What you need to do
Show each line of the data below that has the string "Alpinestars" in it.

Given data
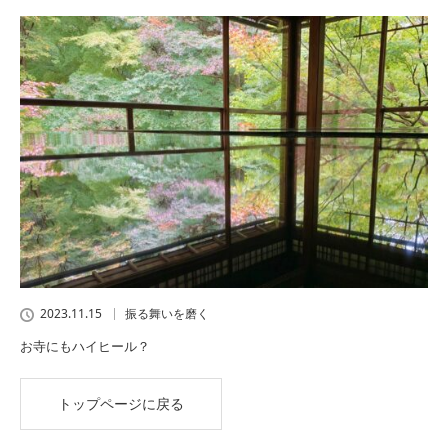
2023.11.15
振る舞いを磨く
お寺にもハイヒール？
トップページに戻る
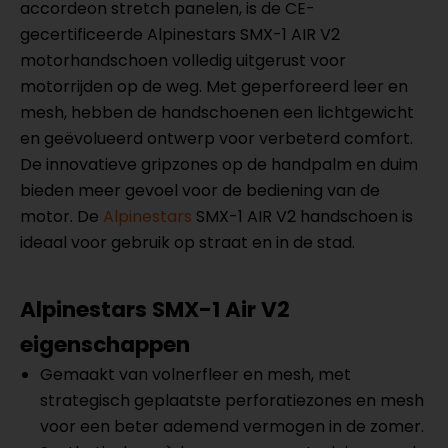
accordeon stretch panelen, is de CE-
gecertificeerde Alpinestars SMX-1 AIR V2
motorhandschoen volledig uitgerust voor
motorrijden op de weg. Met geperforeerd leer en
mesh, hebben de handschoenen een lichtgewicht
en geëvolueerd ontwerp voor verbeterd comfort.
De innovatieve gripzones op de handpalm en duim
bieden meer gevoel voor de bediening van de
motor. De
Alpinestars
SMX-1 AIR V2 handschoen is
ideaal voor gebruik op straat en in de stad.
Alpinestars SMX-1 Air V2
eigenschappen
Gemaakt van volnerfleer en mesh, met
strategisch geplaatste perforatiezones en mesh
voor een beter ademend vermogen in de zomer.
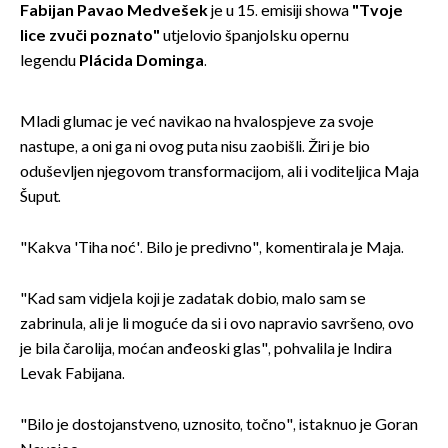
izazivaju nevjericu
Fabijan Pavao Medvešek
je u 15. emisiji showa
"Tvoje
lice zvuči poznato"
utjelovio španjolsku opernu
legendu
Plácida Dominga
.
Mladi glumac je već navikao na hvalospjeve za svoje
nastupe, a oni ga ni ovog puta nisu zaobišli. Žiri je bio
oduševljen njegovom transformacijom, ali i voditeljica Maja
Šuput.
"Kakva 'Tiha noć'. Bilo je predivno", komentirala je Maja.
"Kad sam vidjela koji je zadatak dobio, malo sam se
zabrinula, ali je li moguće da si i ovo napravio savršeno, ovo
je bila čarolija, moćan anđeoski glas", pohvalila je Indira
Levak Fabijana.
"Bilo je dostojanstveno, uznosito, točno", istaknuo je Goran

...

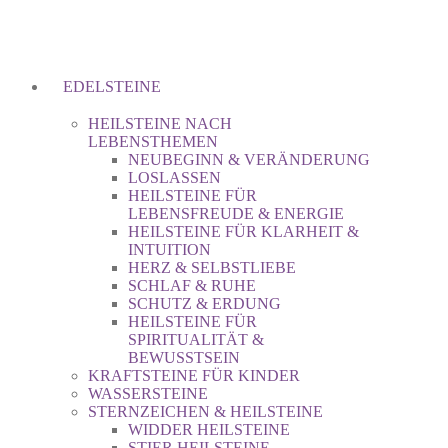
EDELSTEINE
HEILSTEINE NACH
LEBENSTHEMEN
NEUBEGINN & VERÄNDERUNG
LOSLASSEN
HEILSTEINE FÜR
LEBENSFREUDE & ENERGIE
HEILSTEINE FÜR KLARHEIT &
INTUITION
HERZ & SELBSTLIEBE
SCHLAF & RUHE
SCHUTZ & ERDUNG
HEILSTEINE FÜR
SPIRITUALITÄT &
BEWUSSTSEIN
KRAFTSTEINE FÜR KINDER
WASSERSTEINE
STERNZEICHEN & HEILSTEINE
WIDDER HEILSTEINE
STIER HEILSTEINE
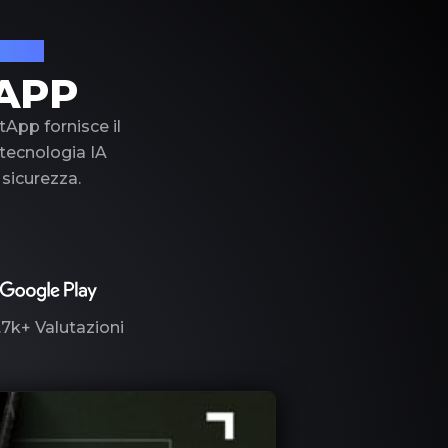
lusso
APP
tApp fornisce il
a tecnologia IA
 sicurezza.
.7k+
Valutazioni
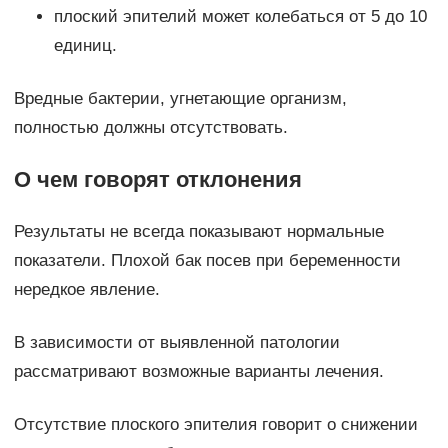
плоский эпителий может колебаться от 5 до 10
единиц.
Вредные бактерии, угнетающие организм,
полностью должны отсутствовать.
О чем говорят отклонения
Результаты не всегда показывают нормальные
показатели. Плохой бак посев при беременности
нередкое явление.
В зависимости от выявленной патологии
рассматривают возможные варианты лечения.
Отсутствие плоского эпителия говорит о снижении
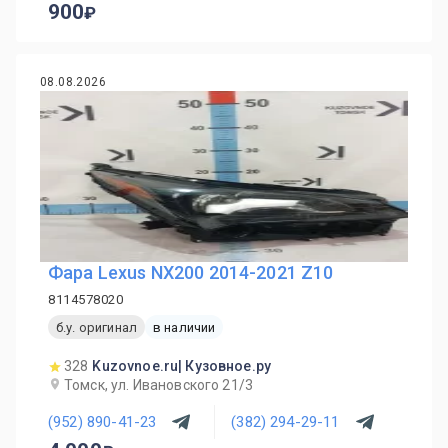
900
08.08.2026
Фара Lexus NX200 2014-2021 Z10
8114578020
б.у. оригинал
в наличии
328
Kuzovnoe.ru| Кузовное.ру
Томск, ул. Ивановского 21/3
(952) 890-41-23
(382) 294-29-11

...

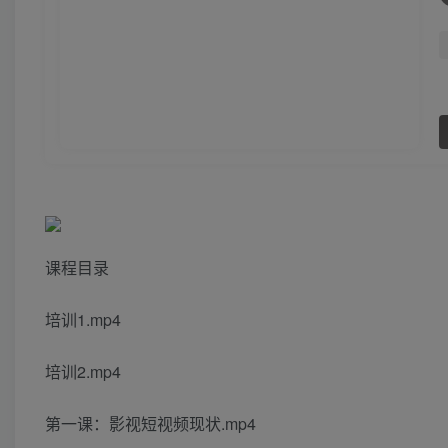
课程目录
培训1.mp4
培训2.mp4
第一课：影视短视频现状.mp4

Result of this exercise
gecertificeerde Alpinestars SMX-1 AIR V2
Alpinestars
Alpinestars SMX-1 Air V2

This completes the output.